Work request> In the entries below, find the line with "planuję rozwój swojego" and the line with "i plany na przyszłość zawodowo-życiową. Poza". Print those two and everything between them exactly, and nothing else.

····················

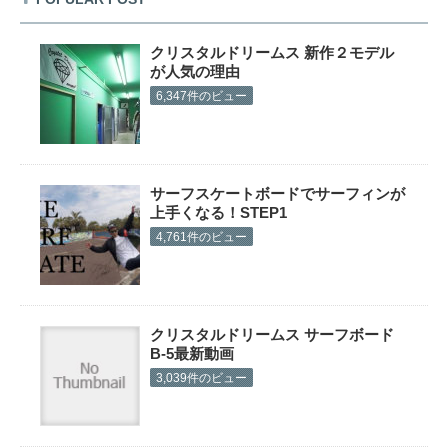
クリスタルドリームス 新作２モデル
が人気の理由
6,347件のビュー
サーフスケートボードでサーフィンが
上手くなる！STEP1
4,761件のビュー
クリスタルドリームス サーフボード
B-5最新動画
3,039件のビュー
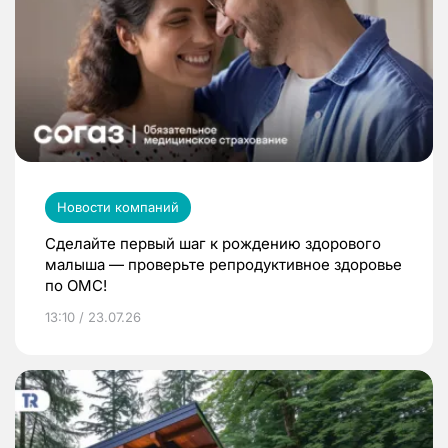
Новости компаний
Сделайте первый шаг к рождению здорового
малыша — проверьте репродуктивное здоровье
по ОМС!
13:10 / 23.07.26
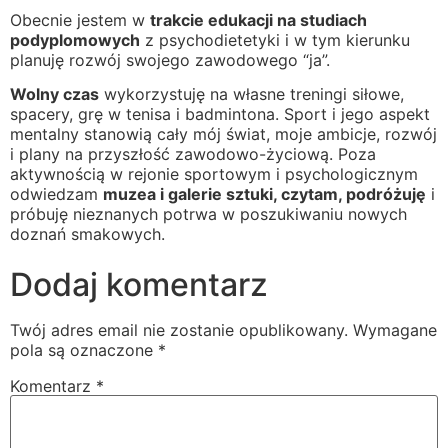
Obecnie jestem w
trakcie edukacji na studiach
podyplomowych
z psychodietetyki i w tym kierunku
planuję rozwój swojego zawodowego “ja”.
Wolny czas
wykorzystuję na własne treningi siłowe,
spacery, grę w tenisa i badmintona. Sport i jego aspekt
mentalny stanowią cały mój świat, moje ambicje, rozwój
i plany na przyszłość zawodowo-życiową. Poza
aktywnością w rejonie sportowym i psychologicznym
odwiedzam
muzea i galerie sztuki, czytam, podróżuję
i
próbuję nieznanych potrwa w poszukiwaniu nowych
doznań smakowych.
Dodaj komentarz
Twój adres email nie zostanie opublikowany.
Wymagane
pola są oznaczone
*
Komentarz
*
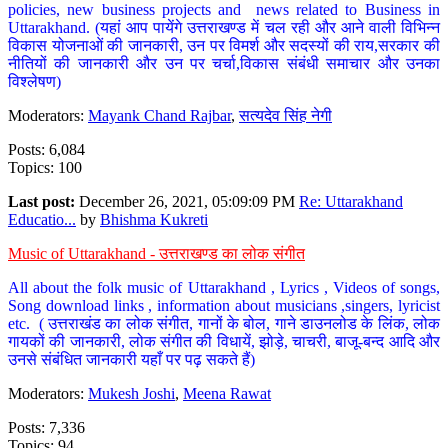
policies, new business projects and news related to Business in
Uttarakhand. (यहां आप पायेंगे उत्तराखण्ड में चल रही और आने वाली विभिन्न
विकास योजनाओं की जानकारी, उन पर विमर्श और सदस्यों की राय,सरकार की
नीतियों की जानकारी और उन पर चर्चा,विकास संबंधी समाचार और उनका
विश्लेषण)
Moderators:
Mayank Chand Rajbar
,
सत्यदेव सिंह नेगी
Posts: 6,084
Topics: 100
Last post:
December 26, 2021, 05:09:09 PM
Re: Uttarakhand
Educatio...
by
Bhishma Kukreti
Music of Uttarakhand - उत्तराखण्ड का लोक संगीत
All about the folk music of Uttarakhand , Lyrics , Videos of songs,
Song download links , information about musicians ,singers, lyricist
etc. ( उत्तराखंड का लोक संगीत, गानों के बोल, गाने डाउनलोड के लिंक, लोक
गायकों की जानकारी, लोक संगीत की विधायें, झोड़े, चाचरी, बाजू-बन्द आदि और
उनसे संबंधित जानकारी यहाँ पर पढ़ सकते हैं)
Moderators:
Mukesh Joshi
,
Meena Rawat
Posts: 7,336
Topics: 94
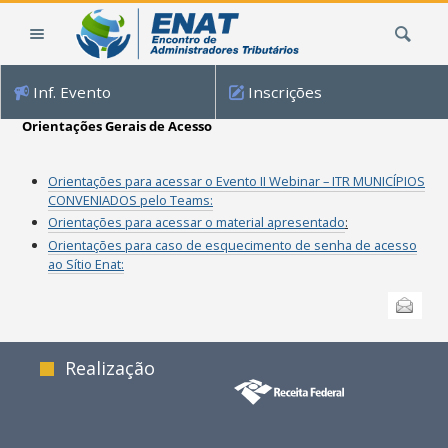
Ir
Busca
para
o
conteúdo.
Inf. Evento
Inscrições
|
Ir
Orientações Gerais de Acesso
para
a
Orientações para acessar o Evento II Webinar – ITR MUNICÍPIOS
navegação
CONVENIADOS pelo Teams:
Orientações para acessar o material apresentado
:
Orientações para caso de esquecimento de senha de acesso
ao Sítio Enat:
Ações
Enviar
do
documento
Realização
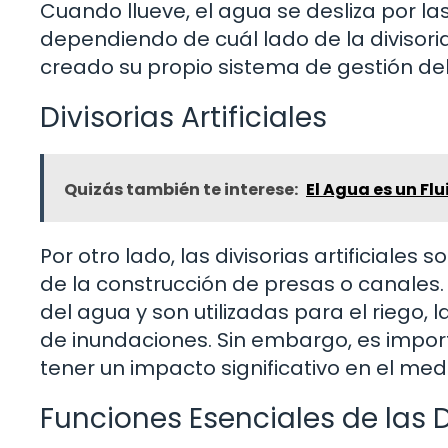
Cuando llueve, el agua se desliza por la
dependiendo de cuál lado de la divisoria
creado su propio sistema de gestión de
Divisorias Artificiales
Quizás también te interese:
El Agua es un Fl
Por otro lado, las divisorias artificiale
de la construcción de presas o canales. 
del agua y son utilizadas para el riego, 
de inundaciones. Sin embargo, es impor
tener un impacto significativo en el me
Funciones Esenciales de las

····················

Result for this exercise>
planuję rozwój swojego zawodowego “ja”.
Wolny czas
wykorzystuję na własne treningi siłowe,
spacery, grę w tenisa i badmintona. Sport i jego aspekt
mentalny stanowią cały mój świat, moje ambicje, rozwój
i plany na przyszłość zawodowo-życiową. Poza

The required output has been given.